__WHAT YOU HAVE TO DO__.
Each line from the one containing "Стаж работы мастером –" through the final line of the data below must be repeated exactly.

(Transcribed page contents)
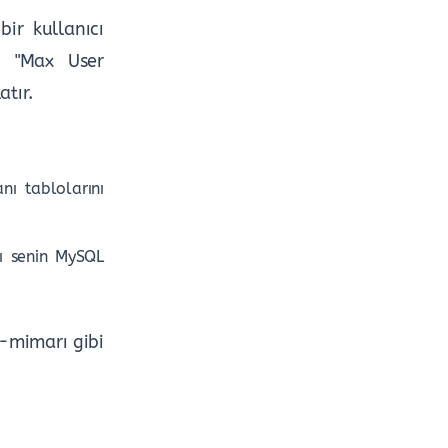
bir kullanıcı
ğı "Max User
atır.
ı tablolarını
sı senin MySQL
o-mimarı gibi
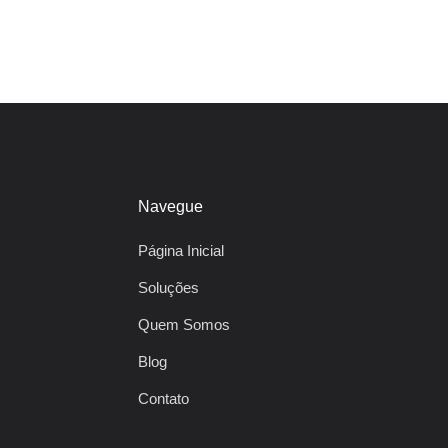
Navegue
Página Inicial
Soluções
Quem Somos
Blog
Contato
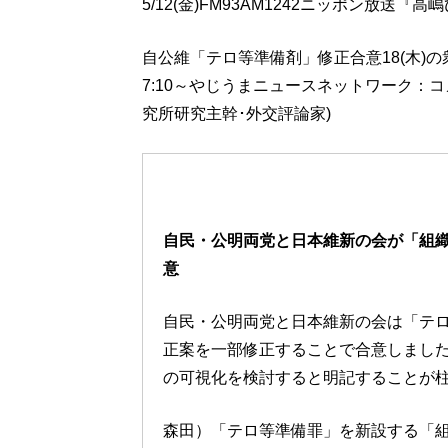
5/12(金)FM93AM1242ニッポン放
自公維「テロ等準備剤」修正合意18(木)
7:10～やじうまニュースネットワーク：
究所研究主幹･外交評論家)
自民・公明両党と日本維新の会が「組
意
自民・公明両党と日本維新の会は「テ
正案を一部修正することで合意しまし
の可視化を検討すると明記することが
森田）「テロ等準備罪」を新設する「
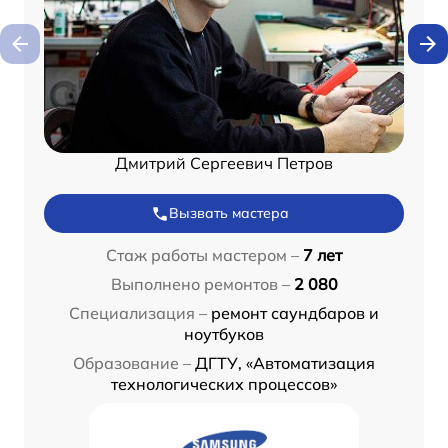
Дмитрий Сергеевич Петров
Вызвать мастера
Стаж работы мастером –
7 лет
Выполнено ремонтов –
2 080
Специализация –
ремонт саундбаров и
ноутбуков
Образование –
ДГТУ, «Автоматизация
технологических процессов»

__REPLY__.
Стаж работы мастером –
7 лет
Выполнено ремонтов –
2 080
Специализация –
ремонт саундбаров и
ноутбуков
Образование –
ДГТУ, «Автоматизация
технологических процессов»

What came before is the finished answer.